Na relação Brasil China, isso pode gerar oportunidades de negócio nas exportações de alimentos, que são muito afetadas pelas restrições fitossanitárias chinesas. Essas restrições podem ser flexibilizadas quando há vontade política.

 

A relação Brasil Rússia deve se manter em bom estado e até melhorar .

 

As relações com a América Latina, sob o aspecto político, prometem ser muito harmoniosas.

Quase todos os países da região compartilham a mesma linha ideológica. Essa comunhão se reflete nas resoluções do PT e do Grupo de Puebla visando à concessão de apoio financeiro a países da AL.

As resoluções falam em “uma rede de bancos regionais que atenderia os financiamentos setoriais e o ressurgimento da ideia do Banco do Sul. Uma expansão do atual Fundo de Reserva da América Latina (FLAR)”.

Em termos práticos, para o advogado as relações políticas tendem a desaguar em acordos relativos a vistos, migração de trabalhadores, reconhecimento de diplomas e outros mecanismos de cooperação.

 

5)      DROGAS E NARCOECONOMIA

Caso o governo tenha força política para tanto, é esperado que ele liberalize alguns entorpecentes, seja para uso médico, seja para uso recreativo.

Isso inseriria o Brasil na narcoeconomia, tal qual o Uruguai e alguns estados dos EUA.

 

6)      REDES SOCIAIS

 

O novo governo deve tentar regular as redes sociais.

Isso terá bastante impacto na economia criativa e no grande setor de anúncios online.

 

 

7)      ATUAÇÃO DO ESTADO NA ECONOMIA E REFLEXO NOS INVESTIMENTOS ESTRANGEIROS

 

Espera-se um freio nos processos de desestatização e privatização que vinham ocorrendo.

Consequentemente, investimentos privados em transporte ferroviário, na cabotagem e na malha rodoviária devem se reduzir. Esses investimentos podem ou não ser retomados pelo governo, num projeto similar ao antigo “PAC”.

Simultaneamente, o aumento dos gastos públicos em projetos sociais é muito provável.

O resultado desse conjunto deve ser o aumento de gastos públicos e, consequentemente, da inflação e dos juros.

Esse cenário tende a favorecer e a concentração da atividade econômica em um número menor de empresas.

 

7.1) Mercado bancário

O processo de desconcentração bancária, iniciado pelo Banco Central há alguns anos, era uma prioridade do governo atual. Nada indica que essa desconcentração irá se manter como prioridade.

Ao contrário, espera-se que haja ampliação do crédito via bancos públicos.
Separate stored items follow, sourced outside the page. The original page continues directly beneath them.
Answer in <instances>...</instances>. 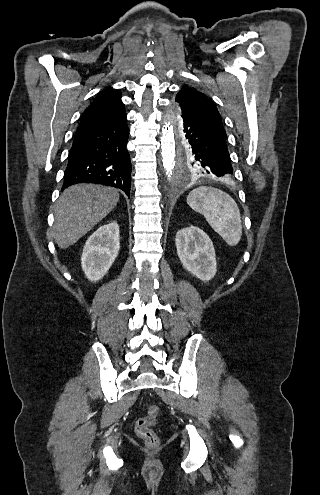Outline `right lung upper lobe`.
<instances>
[{
	"label": "right lung upper lobe",
	"instance_id": "cb5924a9",
	"mask_svg": "<svg viewBox=\"0 0 320 495\" xmlns=\"http://www.w3.org/2000/svg\"><path fill=\"white\" fill-rule=\"evenodd\" d=\"M125 121L127 117L121 101V92L108 86L99 92L86 108L76 133Z\"/></svg>",
	"mask_w": 320,
	"mask_h": 495
}]
</instances>
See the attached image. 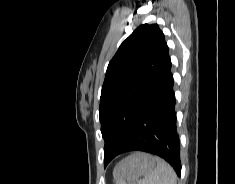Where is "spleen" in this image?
Masks as SVG:
<instances>
[{
  "instance_id": "obj_1",
  "label": "spleen",
  "mask_w": 235,
  "mask_h": 184,
  "mask_svg": "<svg viewBox=\"0 0 235 184\" xmlns=\"http://www.w3.org/2000/svg\"><path fill=\"white\" fill-rule=\"evenodd\" d=\"M155 162L156 168L152 174H148L143 180H139L137 184H176L177 178L173 168L157 156H155Z\"/></svg>"
}]
</instances>
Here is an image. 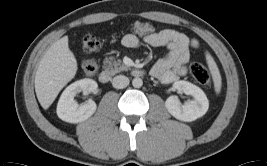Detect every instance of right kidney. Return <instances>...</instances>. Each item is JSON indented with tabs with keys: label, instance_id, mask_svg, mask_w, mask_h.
<instances>
[{
	"label": "right kidney",
	"instance_id": "1",
	"mask_svg": "<svg viewBox=\"0 0 267 166\" xmlns=\"http://www.w3.org/2000/svg\"><path fill=\"white\" fill-rule=\"evenodd\" d=\"M97 83L92 79H81L69 85L62 93L57 104L58 117L69 123L87 120L96 111V103L89 99L79 104L74 98L80 92L91 93L97 90Z\"/></svg>",
	"mask_w": 267,
	"mask_h": 166
}]
</instances>
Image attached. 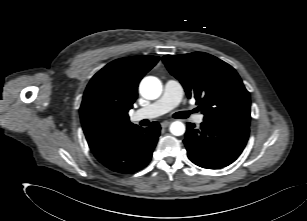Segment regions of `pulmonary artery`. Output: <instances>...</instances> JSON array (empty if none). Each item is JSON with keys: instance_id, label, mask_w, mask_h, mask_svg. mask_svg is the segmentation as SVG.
I'll use <instances>...</instances> for the list:
<instances>
[{"instance_id": "obj_1", "label": "pulmonary artery", "mask_w": 307, "mask_h": 221, "mask_svg": "<svg viewBox=\"0 0 307 221\" xmlns=\"http://www.w3.org/2000/svg\"><path fill=\"white\" fill-rule=\"evenodd\" d=\"M183 94L180 82L175 79H168L165 82L162 96L150 105L137 110L133 115V119L137 121L142 118L150 119L164 115L180 104ZM193 119L196 123L201 124L204 121V116L198 114Z\"/></svg>"}]
</instances>
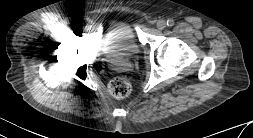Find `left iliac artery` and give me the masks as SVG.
<instances>
[{"label":"left iliac artery","mask_w":253,"mask_h":138,"mask_svg":"<svg viewBox=\"0 0 253 138\" xmlns=\"http://www.w3.org/2000/svg\"><path fill=\"white\" fill-rule=\"evenodd\" d=\"M166 24H167L168 27H172L174 25V20L173 19H168Z\"/></svg>","instance_id":"left-iliac-artery-1"}]
</instances>
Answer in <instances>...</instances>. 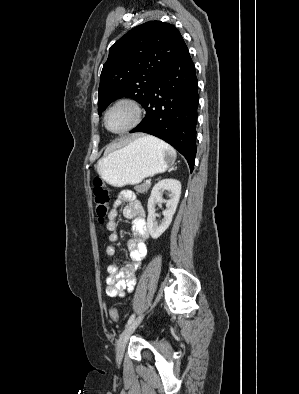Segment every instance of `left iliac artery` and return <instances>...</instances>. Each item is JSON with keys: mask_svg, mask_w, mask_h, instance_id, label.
<instances>
[{"mask_svg": "<svg viewBox=\"0 0 299 394\" xmlns=\"http://www.w3.org/2000/svg\"><path fill=\"white\" fill-rule=\"evenodd\" d=\"M134 319H135V315L132 314V315L130 316V318L128 319L127 325H129ZM127 325H126V326H127Z\"/></svg>", "mask_w": 299, "mask_h": 394, "instance_id": "1", "label": "left iliac artery"}]
</instances>
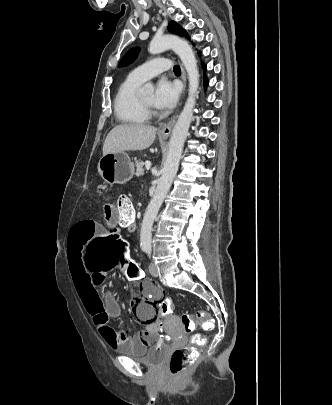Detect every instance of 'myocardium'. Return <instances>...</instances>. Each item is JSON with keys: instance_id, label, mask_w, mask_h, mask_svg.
<instances>
[{"instance_id": "f54148a6", "label": "myocardium", "mask_w": 332, "mask_h": 405, "mask_svg": "<svg viewBox=\"0 0 332 405\" xmlns=\"http://www.w3.org/2000/svg\"><path fill=\"white\" fill-rule=\"evenodd\" d=\"M139 100H140V103H141L143 109L146 111V113H147L149 116H152V115L155 114V110H154V107H153L152 105H149V104L145 103V102L142 100V98H139Z\"/></svg>"}]
</instances>
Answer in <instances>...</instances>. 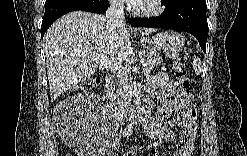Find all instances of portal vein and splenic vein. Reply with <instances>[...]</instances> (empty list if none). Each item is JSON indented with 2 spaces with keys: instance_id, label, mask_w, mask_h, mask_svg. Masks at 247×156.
<instances>
[{
  "instance_id": "18ae733b",
  "label": "portal vein and splenic vein",
  "mask_w": 247,
  "mask_h": 156,
  "mask_svg": "<svg viewBox=\"0 0 247 156\" xmlns=\"http://www.w3.org/2000/svg\"><path fill=\"white\" fill-rule=\"evenodd\" d=\"M96 60L97 59L89 58V61H96ZM141 63L144 64L145 60H142ZM99 64L103 67L111 68L112 70L117 71L118 73H122V74L127 73V69L123 67L122 65H118V64L112 65L110 62L103 61V60L99 61Z\"/></svg>"
}]
</instances>
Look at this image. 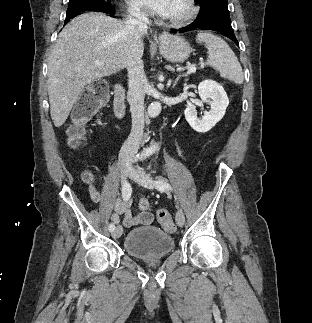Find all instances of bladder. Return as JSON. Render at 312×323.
Instances as JSON below:
<instances>
[{
    "mask_svg": "<svg viewBox=\"0 0 312 323\" xmlns=\"http://www.w3.org/2000/svg\"><path fill=\"white\" fill-rule=\"evenodd\" d=\"M125 251L140 259H157L172 252L174 238L158 227L131 229L124 239Z\"/></svg>",
    "mask_w": 312,
    "mask_h": 323,
    "instance_id": "bladder-1",
    "label": "bladder"
}]
</instances>
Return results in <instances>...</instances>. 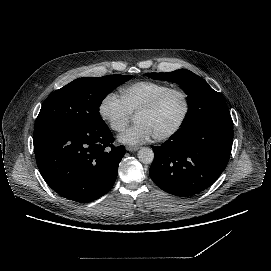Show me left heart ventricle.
<instances>
[{"label":"left heart ventricle","mask_w":271,"mask_h":271,"mask_svg":"<svg viewBox=\"0 0 271 271\" xmlns=\"http://www.w3.org/2000/svg\"><path fill=\"white\" fill-rule=\"evenodd\" d=\"M184 111V101L179 93H173L152 113L135 117L136 123H145L155 137L173 129Z\"/></svg>","instance_id":"obj_1"}]
</instances>
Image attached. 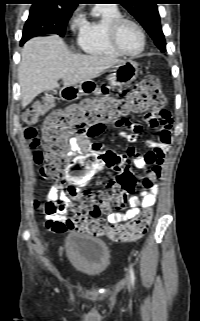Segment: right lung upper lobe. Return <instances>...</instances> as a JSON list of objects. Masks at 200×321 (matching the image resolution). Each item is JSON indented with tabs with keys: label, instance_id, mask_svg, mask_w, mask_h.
<instances>
[{
	"label": "right lung upper lobe",
	"instance_id": "1",
	"mask_svg": "<svg viewBox=\"0 0 200 321\" xmlns=\"http://www.w3.org/2000/svg\"><path fill=\"white\" fill-rule=\"evenodd\" d=\"M33 5H42L58 11H74L82 0H32Z\"/></svg>",
	"mask_w": 200,
	"mask_h": 321
}]
</instances>
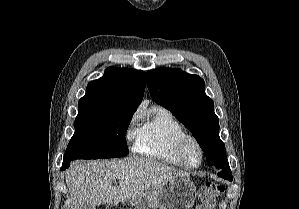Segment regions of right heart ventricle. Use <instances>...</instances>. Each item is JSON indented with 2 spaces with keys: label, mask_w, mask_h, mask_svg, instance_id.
I'll use <instances>...</instances> for the list:
<instances>
[{
  "label": "right heart ventricle",
  "mask_w": 299,
  "mask_h": 209,
  "mask_svg": "<svg viewBox=\"0 0 299 209\" xmlns=\"http://www.w3.org/2000/svg\"><path fill=\"white\" fill-rule=\"evenodd\" d=\"M186 135L171 112L154 106L136 129L134 151L166 164L181 166L175 156L177 141Z\"/></svg>",
  "instance_id": "e07e8e85"
}]
</instances>
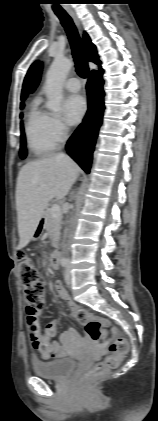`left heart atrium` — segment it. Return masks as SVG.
Wrapping results in <instances>:
<instances>
[{"instance_id":"obj_1","label":"left heart atrium","mask_w":158,"mask_h":421,"mask_svg":"<svg viewBox=\"0 0 158 421\" xmlns=\"http://www.w3.org/2000/svg\"><path fill=\"white\" fill-rule=\"evenodd\" d=\"M63 109L66 121L72 125L78 124L86 113V101L80 95H69L64 100Z\"/></svg>"}]
</instances>
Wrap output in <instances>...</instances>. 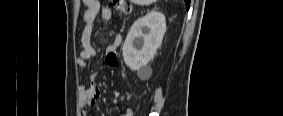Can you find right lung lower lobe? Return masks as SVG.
Masks as SVG:
<instances>
[{
    "instance_id": "1",
    "label": "right lung lower lobe",
    "mask_w": 283,
    "mask_h": 116,
    "mask_svg": "<svg viewBox=\"0 0 283 116\" xmlns=\"http://www.w3.org/2000/svg\"><path fill=\"white\" fill-rule=\"evenodd\" d=\"M185 1V3H186V8H187V10L189 9V6H190V0H184Z\"/></svg>"
}]
</instances>
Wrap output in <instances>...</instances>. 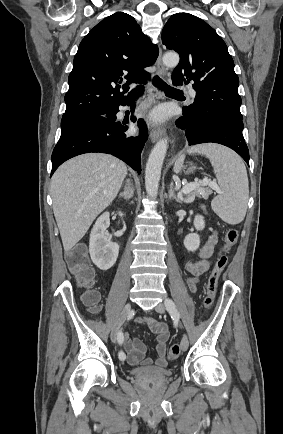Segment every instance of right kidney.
Segmentation results:
<instances>
[{"instance_id": "right-kidney-1", "label": "right kidney", "mask_w": 283, "mask_h": 434, "mask_svg": "<svg viewBox=\"0 0 283 434\" xmlns=\"http://www.w3.org/2000/svg\"><path fill=\"white\" fill-rule=\"evenodd\" d=\"M119 215L123 214L119 212ZM110 226V215L108 212L102 214L95 222L89 243V253L93 263L101 270L110 269L116 262L119 253V245L111 241L106 232Z\"/></svg>"}]
</instances>
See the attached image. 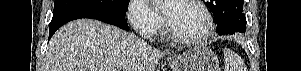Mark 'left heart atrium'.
<instances>
[{"mask_svg": "<svg viewBox=\"0 0 301 71\" xmlns=\"http://www.w3.org/2000/svg\"><path fill=\"white\" fill-rule=\"evenodd\" d=\"M163 3L165 4L164 8H163V12L165 14V16L167 17L170 14V10H171V6L174 3V1H163Z\"/></svg>", "mask_w": 301, "mask_h": 71, "instance_id": "obj_1", "label": "left heart atrium"}]
</instances>
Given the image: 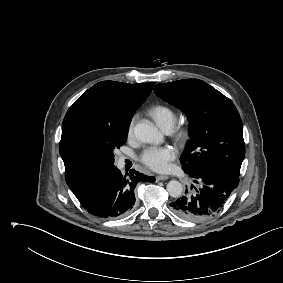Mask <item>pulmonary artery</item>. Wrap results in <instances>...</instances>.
Segmentation results:
<instances>
[{
	"mask_svg": "<svg viewBox=\"0 0 283 283\" xmlns=\"http://www.w3.org/2000/svg\"><path fill=\"white\" fill-rule=\"evenodd\" d=\"M171 128H172V127H166V128L163 129V130L168 133V132H170ZM124 160H125V157H120V158H119V161H118L119 164L122 165V164L124 163Z\"/></svg>",
	"mask_w": 283,
	"mask_h": 283,
	"instance_id": "e3ab8cb5",
	"label": "pulmonary artery"
}]
</instances>
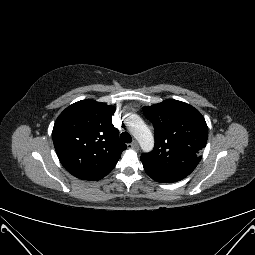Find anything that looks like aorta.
Instances as JSON below:
<instances>
[{
  "label": "aorta",
  "instance_id": "obj_1",
  "mask_svg": "<svg viewBox=\"0 0 255 255\" xmlns=\"http://www.w3.org/2000/svg\"><path fill=\"white\" fill-rule=\"evenodd\" d=\"M125 120L129 131L139 142L142 150L151 151L154 147V137L144 121L136 114H127Z\"/></svg>",
  "mask_w": 255,
  "mask_h": 255
}]
</instances>
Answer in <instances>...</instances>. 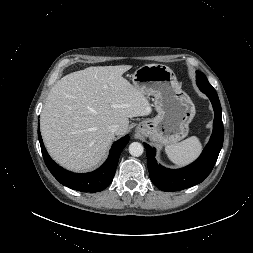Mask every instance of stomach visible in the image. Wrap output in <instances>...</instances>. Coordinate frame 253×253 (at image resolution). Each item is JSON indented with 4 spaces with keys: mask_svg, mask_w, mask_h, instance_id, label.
<instances>
[{
    "mask_svg": "<svg viewBox=\"0 0 253 253\" xmlns=\"http://www.w3.org/2000/svg\"><path fill=\"white\" fill-rule=\"evenodd\" d=\"M133 85L145 96L154 97L157 115L138 124L136 132L155 143H178L189 132L195 106L181 89L174 72L163 64H146L134 72Z\"/></svg>",
    "mask_w": 253,
    "mask_h": 253,
    "instance_id": "1",
    "label": "stomach"
}]
</instances>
A concentração de mercado bancário (ou, pelo menos, uma desaceleração do surgimento de novos concorrentes) aliada ao aumento dos juros favorece a manutenção do oligopólio bancário que temos hoje.

 

7.2) Investimentos estrangeiros

 

Mantidas essas premissas, o Brasil deve atrair capital especulativo, que apostará nos juros. Esse capital entrará por meio da bolsa de valores.

O investimento estrangeiro direto, aquele destinado a atividades produtivas, não tem uma tendência clara. Possivelmente o Brasil atrairá investidores grandes, que topem participar de projetos coordenados pelo governo, tais como grandes usinas, estradas, etc.

Cenário similar, talvez, à onda de investimentos chineses que houve durante os governos antigos do PT.

Não é possível prever, ainda, o comportamento do investimento estrangeiro privado.